Landmark projects by the internationally renowned photographer and street artist JR are the focus of a new exhibition hosted by the Saatchi Gallery, JR: Chronicles. Featuring work from the past fifteen years, the largest solo museum exhibition to date of JR's output includes his early graffiti documentation and large-scale illusions that have adorned buildings all over the world.
Curated by the Brooklyn Museum's Sharon Matt Atkins and Drew Sawyer, JR: Chronicles also includes up to date examples of his digitally collaged murals, which depict powerful portraits of diverse communities. Other featured projects include 2019's celebration of the Louvre Pyramid, The Secret of the Great Pyramid, and Tehachapi, which documented his experiences with inmates at a Californian maximum-security prison.

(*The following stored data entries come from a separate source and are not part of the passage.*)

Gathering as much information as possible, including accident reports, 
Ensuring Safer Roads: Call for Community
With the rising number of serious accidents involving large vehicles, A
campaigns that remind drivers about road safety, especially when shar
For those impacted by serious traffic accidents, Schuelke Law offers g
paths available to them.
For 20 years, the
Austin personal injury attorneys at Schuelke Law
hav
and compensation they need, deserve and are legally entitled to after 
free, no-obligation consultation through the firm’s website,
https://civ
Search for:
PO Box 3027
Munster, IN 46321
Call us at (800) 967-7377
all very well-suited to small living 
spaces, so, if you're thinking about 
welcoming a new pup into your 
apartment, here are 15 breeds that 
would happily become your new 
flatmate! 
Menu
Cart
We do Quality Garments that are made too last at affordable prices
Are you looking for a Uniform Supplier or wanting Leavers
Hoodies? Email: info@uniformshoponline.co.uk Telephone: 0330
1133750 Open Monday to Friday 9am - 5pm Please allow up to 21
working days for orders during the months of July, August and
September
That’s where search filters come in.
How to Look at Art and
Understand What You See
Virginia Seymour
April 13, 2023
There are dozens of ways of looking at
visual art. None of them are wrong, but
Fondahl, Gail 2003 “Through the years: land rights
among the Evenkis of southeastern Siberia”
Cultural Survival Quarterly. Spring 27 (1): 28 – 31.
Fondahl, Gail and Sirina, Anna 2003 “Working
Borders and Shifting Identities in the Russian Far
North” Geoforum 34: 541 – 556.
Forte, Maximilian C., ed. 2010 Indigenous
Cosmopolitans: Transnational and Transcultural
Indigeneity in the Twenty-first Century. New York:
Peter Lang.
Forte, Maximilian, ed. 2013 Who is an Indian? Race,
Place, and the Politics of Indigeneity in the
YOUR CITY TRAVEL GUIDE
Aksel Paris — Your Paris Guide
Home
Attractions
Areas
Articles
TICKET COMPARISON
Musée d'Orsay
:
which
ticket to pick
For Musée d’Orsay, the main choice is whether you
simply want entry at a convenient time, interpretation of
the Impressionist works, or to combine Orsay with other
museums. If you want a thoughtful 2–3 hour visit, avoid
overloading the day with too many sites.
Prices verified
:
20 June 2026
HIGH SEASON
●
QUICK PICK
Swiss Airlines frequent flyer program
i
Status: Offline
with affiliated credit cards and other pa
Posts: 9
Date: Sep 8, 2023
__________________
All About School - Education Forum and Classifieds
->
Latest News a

Laura Uccello, Partnerships Director, says, "JR: Chronicles takes visitors on a global journey through the intimate storytelling of one of today's most influential contemporary artists. The exhibition opens in London during a key moment in time in which social engagement and the power of communities have taken centre-stage in London and around the world."
As well as charting different stages of his artistic evolution, JR: Chronicles focuses on "his commitment to community, collaboration, and civic discourse." Photographic projects on display include Expo 2 Rue, where JR used streets as an open gallery for pasted photocopies of his graffiti artist community.
Meanwhile, Portrait of a Generation features portraits of young people from the Montfermeil housing project caught up in France's 2005 countrywide riots. According to the Saatchi Gallery, "by bringing the faces of young people from the projects to prominence, JR and his collaborators brought attention to the misrepresentation of these individuals in the media, thereby also challenging the public's assumptions and biases."
Other international projects on display include the powerful Women Are Heroes, which uses blown-up images of women's eyes and faces to honour their contribution to public life, plus The Wrinkles of the City project, which celebrates the oldest members of society and their histories. Films and video murals are also on display in recognition of how JR has expanded the public's appreciation and understanding of public art.
The Saatchi Gallery adds: "Through his powerful storytelling abilities, collaboration with and commitment to community, and willingness to question power structures and institutions, JR has re-invented the medium of photography in the twenty-first century."
Thanks to its variety of photographs, films, and examples of his installations, JR: Chronicles is a comprehensive look at how and why he has captured the world's imagination. The exhibition is open now and runs until 3 October 2021.